Baba Yaga scowled at this answer, unsure of what to make of it. She thought for a moment, and then said, “I will give you a scoop of hot coals, but you must do something to pay me for it first. I have a bag of millet here. Remove all the black bits from it by morning and I will give you some fire and send you on your way. If not, I will surely eat you up.”

Then Baba Yaga said to Natasha, “It’s time for your studies. You can play with your friend later, if I haven’t eaten her up.” She took the dark-haired girl away through a door that Elena had not noticed before. Elena found herself locked inside the hut with Vladimir the cat, and since there was nothing else for it, she sat down on the floor with the large bag and began to sort the black bits out from the millet. “Woe is me, I will never be able to finish by morning,” she lamented.
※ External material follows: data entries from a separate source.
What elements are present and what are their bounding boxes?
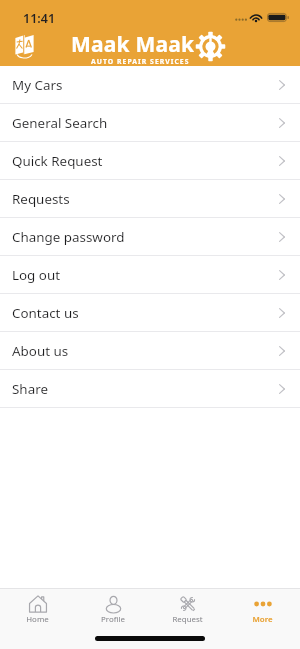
button[interactable]: More (225, 589, 300, 630)
staticText: Log out (12, 266, 61, 284)
staticText: Quick Request (12, 152, 103, 170)
button[interactable]: About us (0, 332, 300, 369)
staticText: Profile (101, 614, 125, 625)
staticText: About us (12, 342, 69, 360)
staticText: Maak Maak (71, 30, 195, 59)
button[interactable]: Quick Request (0, 142, 300, 179)
button[interactable]: Home (0, 589, 75, 630)
staticText: Contact us (12, 304, 79, 322)
staticText: Change password (12, 228, 125, 246)
button[interactable]: Share (0, 370, 300, 407)
button[interactable]: Translate (7, 27, 39, 66)
button[interactable]: My Cars (0, 66, 300, 103)
staticText: AUTO REPAIR SERVICES (91, 57, 190, 66)
staticText: Request (172, 614, 203, 625)
staticText: 11:41 (23, 10, 56, 27)
button[interactable]: Contact us (0, 294, 300, 331)
staticText: Requests (12, 190, 70, 208)
staticText: Home (26, 614, 49, 625)
staticText: My Cars (12, 76, 63, 94)
button[interactable]: Request (150, 589, 225, 630)
button[interactable]: Log out (0, 256, 300, 293)
staticText: Share (12, 380, 48, 398)
button[interactable]: Profile (75, 589, 150, 630)
button[interactable]: Requests (0, 180, 300, 217)
staticText: More (252, 614, 273, 625)
button[interactable]: General Search (0, 104, 300, 141)
staticText: General Search (12, 114, 108, 132)
button[interactable]: Change password (0, 218, 300, 255)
Just then a voice beside her said, “Let me help sister, and you will see how useful I can be.” Elena looked down, astonished to see her black-haired doll still sitting in the center of the magical circle Natasha had drawn.
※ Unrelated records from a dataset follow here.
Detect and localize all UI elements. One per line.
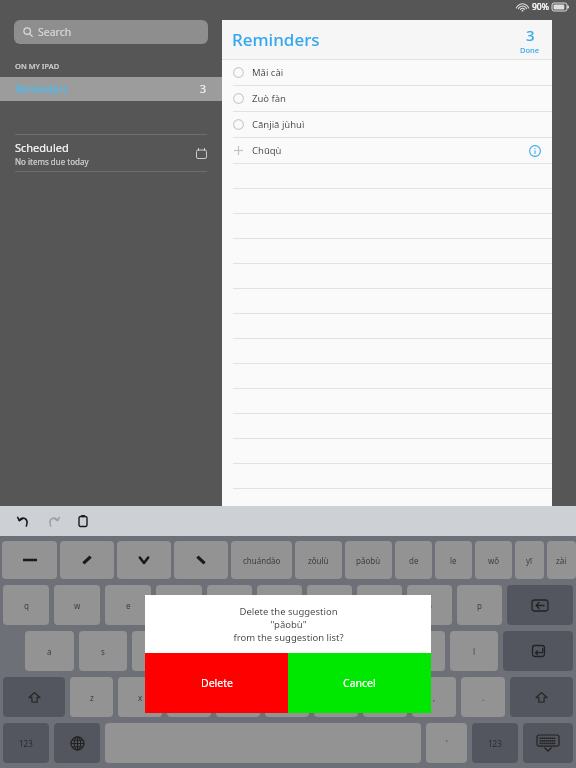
button[interactable]: globe [54, 723, 100, 763]
staticText: p [477, 600, 482, 611]
button[interactable]: z [70, 677, 113, 717]
button[interactable]: j [344, 631, 392, 671]
button[interactable]: 123 [3, 723, 49, 763]
staticText: Scheduled [15, 140, 69, 155]
staticText: yī [526, 555, 533, 566]
button[interactable]: return [503, 631, 573, 671]
button[interactable]: Cancel [288, 653, 431, 713]
button[interactable]: e [105, 585, 151, 625]
staticText: Delete the suggestion [239, 605, 338, 618]
staticText: pǎobù [356, 555, 381, 566]
button[interactable]: a [25, 631, 74, 671]
staticText: zǒulù [308, 555, 329, 566]
button[interactable]: macron [2, 541, 57, 579]
button[interactable]: g [238, 631, 286, 671]
staticText: Done [520, 45, 540, 55]
button[interactable]: grave [174, 541, 228, 579]
staticText: le [450, 555, 457, 566]
staticText: chuándào [243, 555, 281, 566]
button[interactable]: v [216, 677, 260, 717]
button[interactable]: x [118, 677, 162, 717]
button[interactable]: dismiss [523, 723, 573, 763]
button[interactable]: y [257, 585, 302, 625]
button[interactable]: r [156, 585, 202, 625]
button[interactable]: acute [60, 541, 114, 579]
button[interactable]: k [397, 631, 445, 671]
staticText: Cānjiā jùhuì [252, 118, 305, 131]
button[interactable]: zài [547, 541, 576, 579]
button[interactable]: q [3, 585, 49, 625]
button[interactable]: u [307, 585, 352, 625]
button[interactable]: yī [515, 541, 544, 579]
button[interactable]: Zuò fàn [222, 86, 552, 111]
button[interactable]: back [507, 585, 573, 625]
other: Scheduled [196, 148, 207, 159]
staticText: w [74, 600, 81, 611]
button[interactable]: Paste [72, 510, 94, 532]
button[interactable]: zǒulù [295, 541, 342, 579]
staticText: 3 [526, 25, 535, 45]
button[interactable]: m [363, 677, 407, 717]
button[interactable]: Cānjiā jùhuì [222, 112, 552, 137]
staticText: l [473, 646, 476, 657]
button[interactable]: Mǎi cài [222, 60, 552, 85]
staticText: f [208, 646, 211, 657]
staticText: s [101, 646, 105, 657]
button[interactable]: o [407, 585, 452, 625]
staticText: 123 [488, 738, 502, 749]
staticText: from the suggestion list? [233, 631, 344, 644]
button[interactable]: l [450, 631, 498, 671]
button[interactable]: Redo [42, 510, 64, 532]
button[interactable]: caron [117, 541, 171, 579]
button[interactable]: chuándào [231, 541, 292, 579]
button[interactable]: Undo [12, 510, 34, 532]
button[interactable]: le [435, 541, 472, 579]
button[interactable]: n [314, 677, 358, 717]
button[interactable]: Delete [145, 653, 288, 713]
button[interactable]: shift [3, 677, 65, 717]
staticText: u [327, 600, 332, 611]
button[interactable]: Add [222, 138, 552, 163]
button[interactable]: f [185, 631, 233, 671]
button[interactable]: wǒ [475, 541, 512, 579]
staticText: j [367, 646, 370, 657]
button[interactable]: p [457, 585, 502, 625]
staticText: 3 [200, 82, 207, 96]
button[interactable]: h [291, 631, 339, 671]
button[interactable]: de [395, 541, 432, 579]
staticText: d [154, 646, 159, 657]
staticText: y [277, 600, 282, 611]
button[interactable]: b [265, 677, 309, 717]
staticText: Search [38, 25, 72, 39]
button[interactable]: i [357, 585, 402, 625]
staticText: ON MY IPAD [15, 61, 60, 71]
button[interactable]: , [412, 677, 456, 717]
staticText: z [90, 692, 94, 703]
button[interactable]: s [79, 631, 127, 671]
button[interactable]: w [54, 585, 100, 625]
button[interactable]: t [207, 585, 252, 625]
button[interactable]: Search [14, 20, 208, 44]
staticText: Reminders [15, 82, 69, 96]
staticText: 90% [532, 1, 549, 13]
staticText: x [138, 692, 143, 703]
button[interactable]: d [132, 631, 180, 671]
staticText: de [409, 555, 419, 566]
staticText: e [126, 600, 131, 611]
button[interactable]: Reminders [0, 77, 222, 101]
button[interactable]: shift [510, 677, 573, 717]
staticText: o [427, 600, 432, 611]
button[interactable]: Scheduled [0, 135, 222, 171]
other: Details [529, 145, 541, 157]
button[interactable]: pǎobù [345, 541, 392, 579]
button[interactable]: 123 [472, 723, 518, 763]
button[interactable]: c [167, 677, 211, 717]
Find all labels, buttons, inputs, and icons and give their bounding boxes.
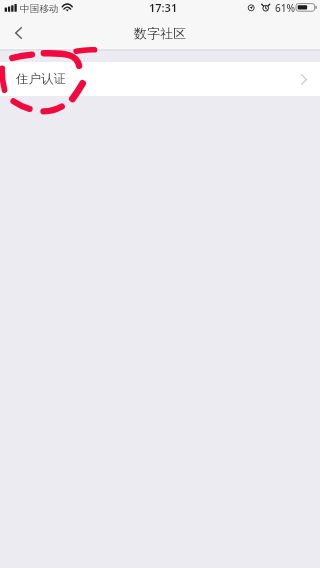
staticText: 中国移动 [20, 3, 59, 15]
staticText: 数字社区 [134, 25, 186, 41]
staticText: 61% [275, 1, 295, 15]
staticText: 住户认证 [16, 71, 66, 87]
staticText: 17:31 [149, 0, 178, 15]
button[interactable]: 住户认证 [0, 62, 320, 96]
button[interactable]: Back [0, 18, 36, 48]
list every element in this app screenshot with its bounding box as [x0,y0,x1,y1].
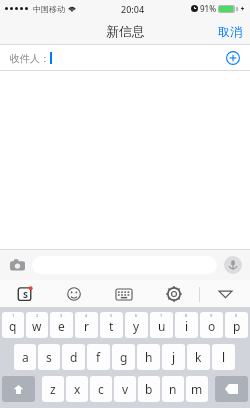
button[interactable]: Emoji [49,280,99,308]
staticText: f [96,349,101,365]
staticText: t [109,318,114,334]
button[interactable]: 4 [75,312,98,338]
staticText: v [122,381,129,397]
staticText: l [222,349,226,365]
staticText: z [50,381,56,397]
staticText: e [58,318,65,334]
staticText: 3 [60,313,63,318]
button[interactable]: m [186,376,208,402]
button[interactable]: d [62,344,85,370]
button[interactable]: 取消 [210,17,250,45]
button[interactable]: 3 [50,312,73,338]
button[interactable]: k [187,344,210,370]
button[interactable]: n [162,376,184,402]
button[interactable]: 2 [26,312,48,338]
staticText: 取消 [218,24,242,39]
button[interactable]: x [66,376,88,402]
staticText: 2 [36,313,39,318]
staticText: h [145,349,153,365]
button[interactable]: a [14,344,36,370]
staticText: u [158,318,166,334]
staticText: d [70,349,78,365]
button[interactable]: 8 [175,312,198,338]
staticText: 9 [210,313,213,318]
staticText: 4 [85,313,88,318]
button[interactable]: Hide keyboard [200,280,250,308]
button[interactable]: Add contact [222,47,244,69]
staticText: 中国移动 [33,4,65,14]
button[interactable]: 5 [100,312,123,338]
staticText: g [120,349,128,365]
staticText: m [191,381,203,397]
staticText: 收件人： [10,52,50,65]
button[interactable]: v [114,376,136,402]
button[interactable]: Sogou input [0,280,49,308]
staticText: 1 [12,313,15,318]
staticText: 7 [160,313,163,318]
button[interactable]: Delete [215,376,248,402]
staticText: 91% [200,3,216,14]
button[interactable]: b [138,376,160,402]
staticText: 20:04 [121,3,145,15]
button[interactable]: z [42,376,64,402]
staticText: c [98,381,104,397]
button[interactable]: 1 [2,312,24,338]
staticText: r [84,318,89,334]
button[interactable]: Settings [149,280,199,308]
button[interactable]: j [162,344,185,370]
staticText: k [195,349,202,365]
staticText: a [22,349,29,365]
staticText: p [233,318,241,334]
button[interactable]: h [137,344,160,370]
button[interactable]: Keyboard layout [99,280,149,308]
staticText: S [23,288,28,300]
staticText: 8 [185,313,188,318]
staticText: w [32,318,42,334]
staticText: 6 [135,313,138,318]
staticText: q [9,318,17,334]
staticText: b [145,381,153,397]
button[interactable]: Voice input [222,254,244,276]
button[interactable]: c [90,376,112,402]
button[interactable]: s [38,344,60,370]
button[interactable]: f [87,344,110,370]
staticText: i [185,318,189,334]
button[interactable]: 9 [200,312,223,338]
button[interactable]: 6 [125,312,148,338]
button[interactable]: g [112,344,135,370]
staticText: y [133,318,140,334]
staticText: j [172,349,176,365]
button[interactable]: 7 [150,312,173,338]
staticText: o [208,318,216,334]
button[interactable]: Camera [6,254,28,276]
staticText: x [74,381,81,397]
staticText: 新信息 [106,23,145,39]
staticText: n [169,381,177,397]
staticText: s [46,349,52,365]
staticText: 5 [110,313,113,318]
staticText: 0 [235,313,238,318]
button[interactable]: 0 [225,312,248,338]
button[interactable]: l [212,344,235,370]
button[interactable]: Shift [2,376,35,402]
“Did you talk?” she asked the doll.

“Yes sister. And I will sort the millet for you too. Why should you sift all night long?”
Elena picked up the doll and set it before the bag of millet. Sure enough, the doll went right to the task, and bade Elena go to sleep. Elena laid down on the donge and fell into a deep and restful sleep. When she awoke in morning, the doll had all the black bits separated out from the bag.
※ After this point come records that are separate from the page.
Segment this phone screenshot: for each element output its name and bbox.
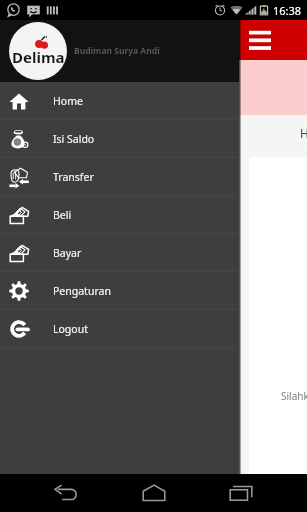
button[interactable]: Pengaturan bbox=[0, 272, 239, 309]
button[interactable]: Back bbox=[44, 474, 88, 512]
staticText: Isi Saldo bbox=[53, 132, 95, 146]
staticText: Bayar bbox=[53, 246, 82, 260]
button[interactable]: Bayar bbox=[0, 234, 239, 271]
button[interactable]: Home bbox=[0, 82, 239, 119]
staticText: Silahkan pilih menu bbox=[281, 389, 307, 403]
staticText: Delima bbox=[12, 47, 65, 67]
button[interactable]: Logout bbox=[0, 310, 239, 347]
staticText: Budiman Surya Andi bbox=[74, 45, 160, 57]
staticText: Pengaturan bbox=[53, 284, 111, 298]
staticText: Transfer bbox=[53, 170, 94, 184]
staticText: Beli bbox=[53, 208, 72, 222]
button[interactable]: Home bbox=[132, 474, 176, 512]
staticText: 16:38 bbox=[273, 3, 302, 18]
staticText: Home bbox=[53, 94, 83, 108]
button[interactable]: Recents bbox=[219, 474, 263, 512]
button[interactable]: Transfer bbox=[0, 158, 239, 195]
staticText: Home bbox=[300, 125, 307, 141]
button[interactable]: Isi Saldo bbox=[0, 120, 239, 157]
staticText: Logout bbox=[53, 322, 88, 336]
button[interactable]: Beli bbox=[0, 196, 239, 233]
button[interactable]: Open navigation drawer bbox=[240, 20, 280, 60]
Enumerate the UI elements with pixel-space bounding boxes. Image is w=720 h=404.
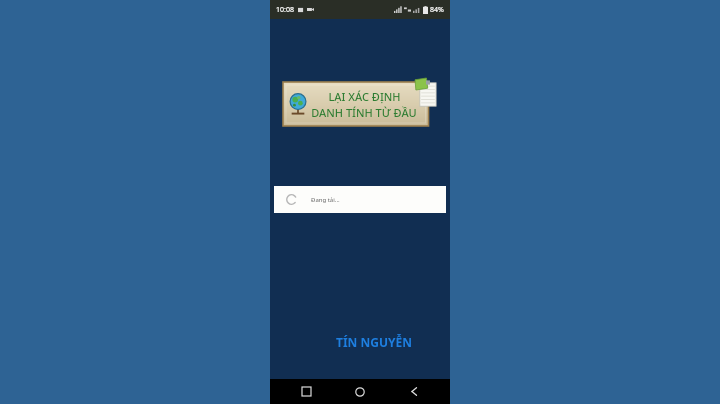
button[interactable]: Đang tải... xyxy=(274,186,446,213)
button[interactable]: Home xyxy=(342,379,378,404)
staticText: 10:08 xyxy=(276,5,294,15)
staticText: TÍN NGUYỄN xyxy=(336,334,412,350)
staticText: Đang tải... xyxy=(311,196,340,204)
staticText: 84% xyxy=(430,5,444,15)
staticText: LẠI XÁC ĐỊNH xyxy=(328,89,401,104)
button[interactable]: Recents xyxy=(288,379,324,404)
staticText: DANH TÍNH TỪ ĐẦU xyxy=(311,105,417,120)
button[interactable]: Back xyxy=(396,379,432,404)
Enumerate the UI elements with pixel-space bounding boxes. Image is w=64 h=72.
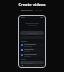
button[interactable]: Tab 3 [33, 64, 38, 67]
button[interactable] [20, 31, 44, 35]
button[interactable]: Tab 4 [39, 64, 44, 67]
button[interactable] [20, 61, 44, 64]
button[interactable]: Tab 2 [26, 64, 31, 67]
button[interactable] [20, 53, 44, 57]
button[interactable] [20, 43, 44, 47]
staticText: generating [21, 9, 33, 12]
button[interactable]: Tab 1 [20, 64, 25, 67]
staticText: scenes [35, 9, 43, 12]
button[interactable] [20, 48, 44, 52]
staticText: Create videos [0, 2, 64, 7]
button[interactable] [20, 19, 44, 30]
Baba Yaga returned expecting to snatch up the little girl for breakfast, but then she saw the sorted millet with all the black bits separated out. “You could not have passed my test if some servant of mine had not helped you. When I find out who did this, I will make them pay.” She gave Vladimir a menacing glare but the wise old cat merely returned a placid unblinking gaze.

“Now I will take some hot glowing coals and be on my way,” Elena said, but the old witch stopped her.

“Not so fast! Since you cheated me out of my breakfast, go to the yard where the black geese nest and fetch me some eggs. Then I will give you some hot coals and send you on your way.”

Elena went out to the yard where the huge black geese cackled and honked and flapped their wings at her. She said, “Woe is me, I am afraid the geese will harm me if I take their eggs.” But just as she was about to try to gather a few eggs from a goose nest, her little doll said, “Let me help you sister, and you will see how useful I can be. But if you try to gather the eggs yourself, the black geese will pluck out your eyes and pull your soul out through your nose.”

“How frightful!” Elena exclaimed. Sure enough, the little doll gathered up the eggs, and no one had their eyes plucked out or the souls pulled out through their nose.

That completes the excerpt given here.